La piattaforma di streaming video più popolare al mondo sta attraversando una fase di profonda trasformazione: YouTube ha infatti avviato una revisione radicale della sua esperienza di ricerca, puntando a semplificare la navigazione e a offrire strumenti più intuitivi sia agli spettatori sia ai creator.
Il risultato? Una nuova generazione di filtri che promette di ridefinire le abitudini di milioni di utenti, introducendo controlli più precisi, metriche aggiornate e la scomparsa di alcune funzioni storiche. Ma cosa cambia davvero per chi vive la piattaforma ogni giorno?
La novità che più fa discutere riguarda l’introduzione di un filtro Shorts specifico all’interno della barra di ricerca. Finalmente, chi desidera trovare video approfonditi e strutturati può escludere i Shorts – quei contenuti rapidi, di durata inferiore ai tre minuti – dai risultati delle proprie query.
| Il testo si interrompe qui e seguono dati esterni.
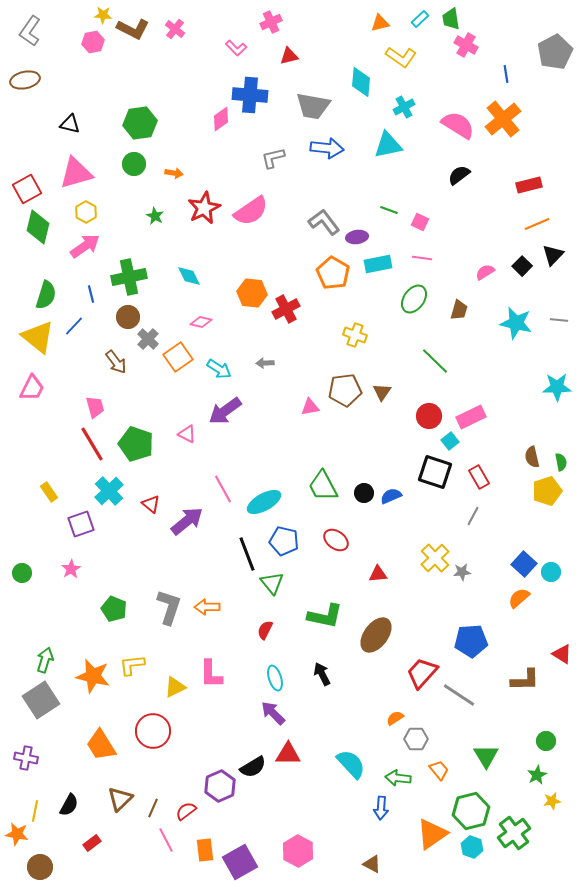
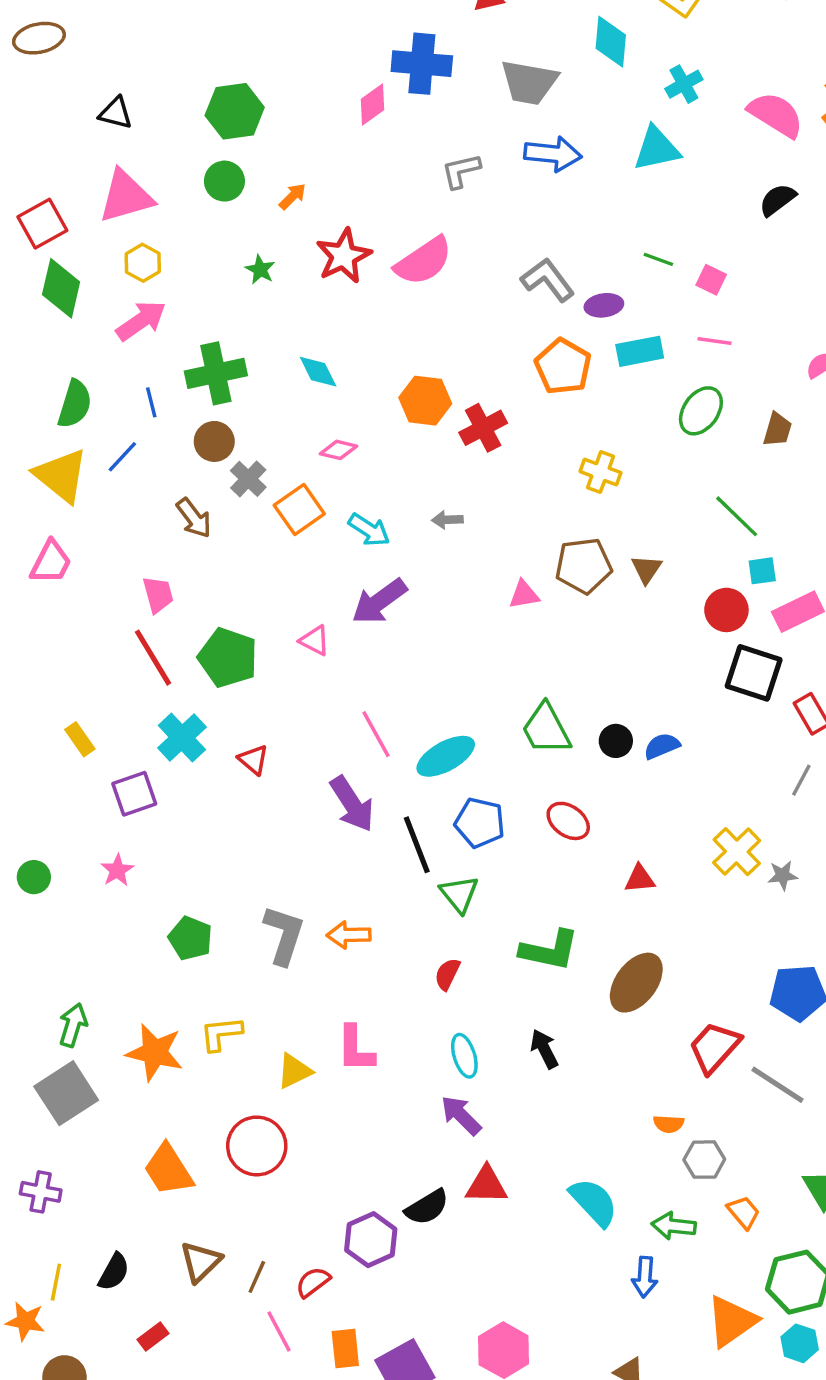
orange arrow: (174, 173) -> (293, 196), turned -54
cyan square: (450, 441) -> (762, 571), moved, turned 30
black square: (435, 472) -> (754, 673), moved
purple arrow: (187, 521) -> (352, 804), moved, turned 96
orange semicircle: (395, 718) -> (669, 1124), turned -144

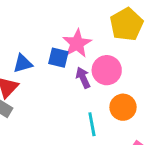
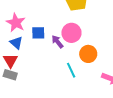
pink star: (77, 43) -> (16, 23), moved
blue triangle: (23, 64) -> (16, 43), turned -48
Questo nuovo strumento, posizionato sotto la categoria “Type”, consente di affinare la selezione, offrendo agli utenti la possibilità di schermare i video brevi e concentrarsi su produzioni più articolate. Per chi era stanco di vedere i Shorts invadere ogni risultato, si tratta di una svolta attesa da tempo, che permette una scoperta più consapevole e meno dispersiva.
Un filtro per mettere un freno agli Shorts
Non si tratta solo di nuove funzioni, ma anche di una rivoluzione terminologica che riflette una visione più sofisticata dell’esperienza utente. L’etichetta “Sort By” è stata sostituita con Prioritize: una scelta non casuale, che suggerisce un approccio in cui l’utente può decidere quale criterio deve prevalere nella ricerca.
La piattaforma non si limita più a ordinare i risultati in base a una singola metrica, ma invita a riflettere su quali aspetti – come la rilevanza, la durata o l’engagement – siano più importanti per la propria esperienza. In parallelo, la storica “View count” lascia il posto a Popolarità, un concetto più ampio che incorpora non solo le visualizzazioni, ma anche il tempo di permanenza e il coinvolgimento degli utenti. Una mossa che punta a valorizzare i contenuti che sanno trattenere e coinvolgere, piuttosto che quelli che generano click effimeri.
Le funzioni che spariscono: addio al filtro “Last Hour” e al rating
Tra le modifiche più controverse spicca la rimozione di due filtri storici: “Upload Date – Last Hour” e “Sort by Rating”. Secondo YouTube, queste opzioni erano poco utilizzate e spesso fonte di confusione, ma la loro eliminazione non è passata inosservata.
In particolare, chi era solito monitorare i nuovi caricamenti in tempo reale – come giornalisti, analisti o semplici curiosi – si trova ora senza uno strumento chiave per seguire l’attualità. L’eliminazione del filtro basato sul rating, invece, penalizza chi cercava la qualità attraverso il giudizio collettivo della community, privando la ricerca di un parametro spesso decisivo.
Un altro intervento, apparentemente minore ma in realtà significativo, riguarda la disposizione dei filtri nella barra di ricerca. La colonna Upload Date è stata spostata verso il centro del pannello, riducendo il numero di click necessari per selezionare un intervallo temporale. Questo restyling dell’interfaccia suggerisce che la tempestività nella fruizione dei contenuti è sempre più rilevante per gli utenti, e YouTube sembra voler agevolare chi desidera trovare video freschi con rapidità e immediatezza.
Conseguenze e nuove strategie per creator e spettatori
I benefici di questa rivoluzione sono evidenti soprattutto per chi guarda: la possibilità di affinare la ricerca ed escludere gli Shorts permette di accedere più facilmente a contenuti lunghi, approfonditi e di maggiore qualità.
Per i creator, però, il messaggio è più complesso: la nuova centralità della Popolarita – che ora tiene conto anche del retention rate e delle interazioni – potrebbe riscrivere le regole su quale sia la lunghezza ottimale dei video e sulle strategie di monetizzazione. Non basta più puntare alle visualizzazioni rapide: occorre saper coinvolgere, trattenere e dialogare con il pubblico.